SUPPLIED INFORMATION >>
◇ ◇ ◇

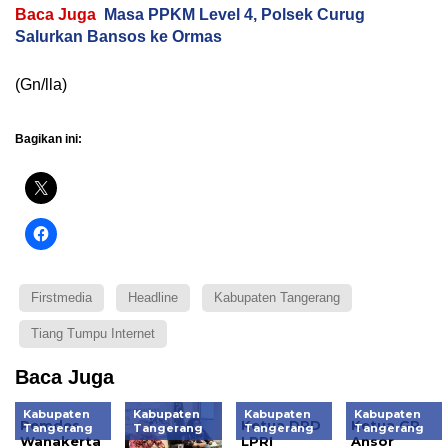
Baca Juga
Masa PPKM Level 4, Polsek Curug
Salurkan Bansos ke Ormas
(Gn/lla)
Bagikan ini:
Firstmedia
Headline
Kabupaten Tangerang
Tiang Tumpu Internet
Baca Juga
Kabupaten
Kabupaten
Kabupaten
Kabupaten
Pemdes
Ketua DPD
Ketua GP
Tangerang
Tangerang
Tangerang
Tangerang
Wanakerta
LPRI
Ansor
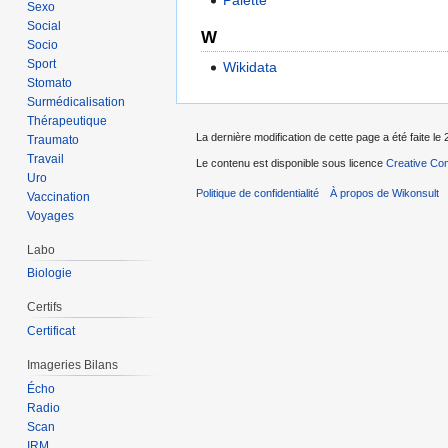
Palette
Sexo
Social
W
Socio
Sport
Wikidata
Stomato
Surmédicalisation
Thérapeutique
La dernière modification de cette page a été faite le 
Traumato
Travail
Le contenu est disponible sous licence
Creative Com
Uro
Politique de confidentialité
À propos de Wikonsult
Vaccination
Voyages
Labo
Biologie
Certifs
Certificat
Imageries Bilans
Écho
Radio
Scan
IRM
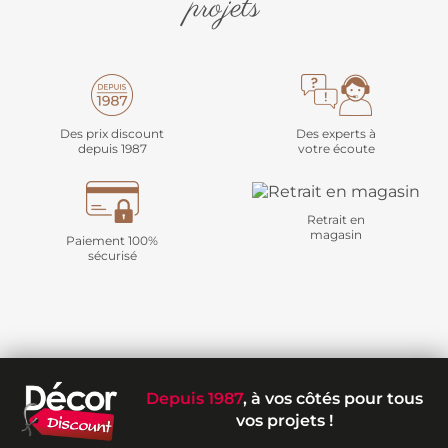
projets
Des prix discount
Des experts à
depuis 1987
votre écoute
Retrait en
magasin
Paiement 100%
sécurisé
Depuis 1987
, à vos côtés pour tous
vos projets !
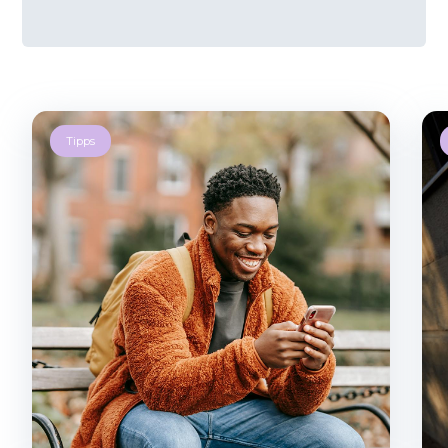
Tipps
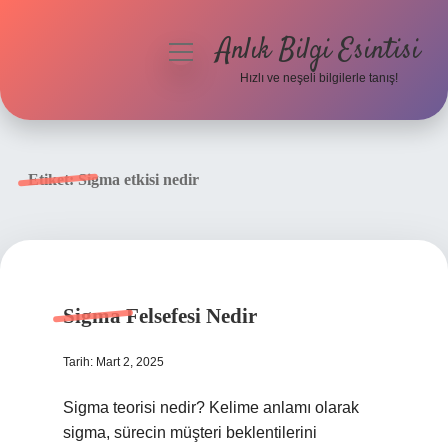
Anlık Bilgi Esintisi
menüyü
aç
Hızlı ve neşeli bilgilerle tanış!
Anasayfa
Gizlilik Politikası
Etiket:
Sigma etkisi nedir
Yasal Uyarı
Hakkımızda
Sigma Felsefesi Nedir
Tarih: Mart 2, 2025
Sigma teorisi nedir? Kelime anlamı olarak
sigma, sürecin müşteri beklentilerini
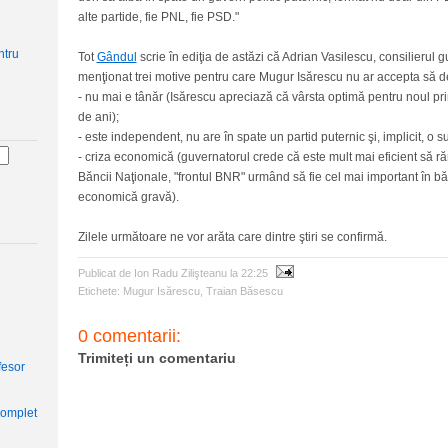
alte partide, fie PNL, fie PSD."
Tot
Gândul
scrie în ediţia de astăzi că Adrian Vasilescu, consilierul 
menţionat trei motive pentru care Mugur Isărescu nu ar accepta să d
- nu mai e tânăr (Isărescu apreciază că vârsta optimă pentru noul pr
de ani);
- este independent, nu are în spate un partid puternic şi, implicit, o su
- criza economică (guvernatorul crede că este mult mai eficient să 
Băncii Naţionale, "frontul BNR" urmând să fie cel mai important în băt
economică gravă).
Zilele următoare ne vor arăta care dintre ştiri se confirmă.
Publicat de Ion Radu Zilişteanu
la
22:25
Etichete:
Mugur Isărescu
,
Traian Băsescu
0 comentarii:
Trimiteți un comentariu
fesor
complet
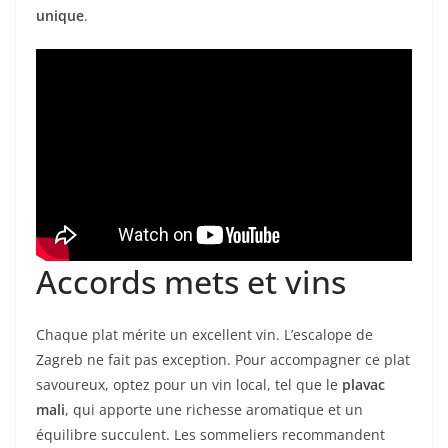
unique
.
Accords mets et vins
Chaque plat mérite un excellent vin. L’escalope de
Zagreb ne fait pas exception. Pour accompagner ce plat
savoureux, optez pour un vin local, tel que le
plavac
mali
, qui apporte une richesse aromatique et un
équilibre succulent. Les sommeliers recommandent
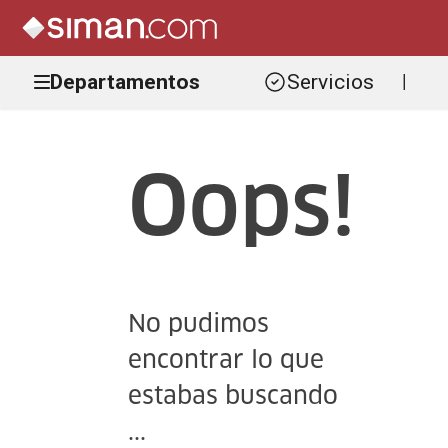
Departamentos
Servicios
|
Oops!
No pudimos
encontrar lo que
estabas buscando
...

◇ ◇ ◇

Nothing but the pictures should be left out when the listing above is transcribed.

WRITTEN ANSWER >>
Baca Juga
Masa PPKM Level 4, Polsek Curug
Salurkan Bansos ke Ormas
(Gn/lla)
Bagikan ini:
Firstmedia
Headline
Kabupaten Tangerang
Tiang Tumpu Internet
Baca Juga
Kabupaten
Kabupaten
Kabupaten
Kabupaten
Pemdes
Ketua DPD
Ketua GP
Tangerang
Tangerang
Tangerang
Tangerang
Wanakerta
LPRI
Ansor
Palette
Sexo
Social
W
Socio
Sport
Wikidata
Stomato
Surmédicalisation
Thérapeutique
La dernière modification de cette page a été faite le 
Traumato
Travail
Le contenu est disponible sous licence
Creative Com
Uro
Politique de confidentialité
À propos de Wikonsult
Vaccination
Voyages
Labo
Biologie
Certifs
Certificat
Imageries Bilans
Écho
Radio
Scan
IRM
projets
Des prix discount
Des experts à
depuis 1987
votre écoute
Retrait en
magasin
Paiement 100%
sécurisé
Depuis 1987
, à vos côtés pour tous
vos projets !
Tipps
Anlık Bilgi Esintisi
menüyü
aç
Hızlı ve neşeli bilgilerle tanış!
Anasayfa
Gizlilik Politikası
Etiket:
Sigma etkisi nedir
Yasal Uyarı
Hakkımızda
Sigma Felsefesi Nedir
Tarih: Mart 2, 2025
Sigma teorisi nedir? Kelime anlamı olarak
sigma, sürecin müşteri beklentilerini
alte partide, fie PNL, fie PSD."
Tot
Gândul
scrie în ediţia de astăzi că Adrian Vasilescu, consilierul 
menţionat trei motive pentru care Mugur Isărescu nu ar accepta să d
- nu mai e tânăr (Isărescu apreciază că vârsta optimă pentru noul pr
de ani);
- este independent, nu are în spate un partid puternic şi, implicit, o su
- criza economică (guvernatorul crede că este mult mai eficient să 
Băncii Naţionale, "frontul BNR" urmând să fie cel mai important în băt
economică gravă).
Zilele următoare ne vor arăta care dintre ştiri se confirmă.
Publicat de Ion Radu Zilişteanu
la
22:25
Etichete:
Mugur Isărescu
,
Traian Băsescu
0 comentarii:
Trimiteți un comentariu
fesor
complet
unique
.
Accords mets et vins
Chaque plat mérite un excellent vin. L’escalope de
Zagreb ne fait pas exception. Pour accompagner ce plat
savoureux, optez pour un vin local, tel que le
plavac
mali
, qui apporte une richesse aromatique et un
équilibre succulent. Les sommeliers recommandent
Departamentos
Servicios
|
Oops!
No pudimos
encontrar lo que
estabas buscando
...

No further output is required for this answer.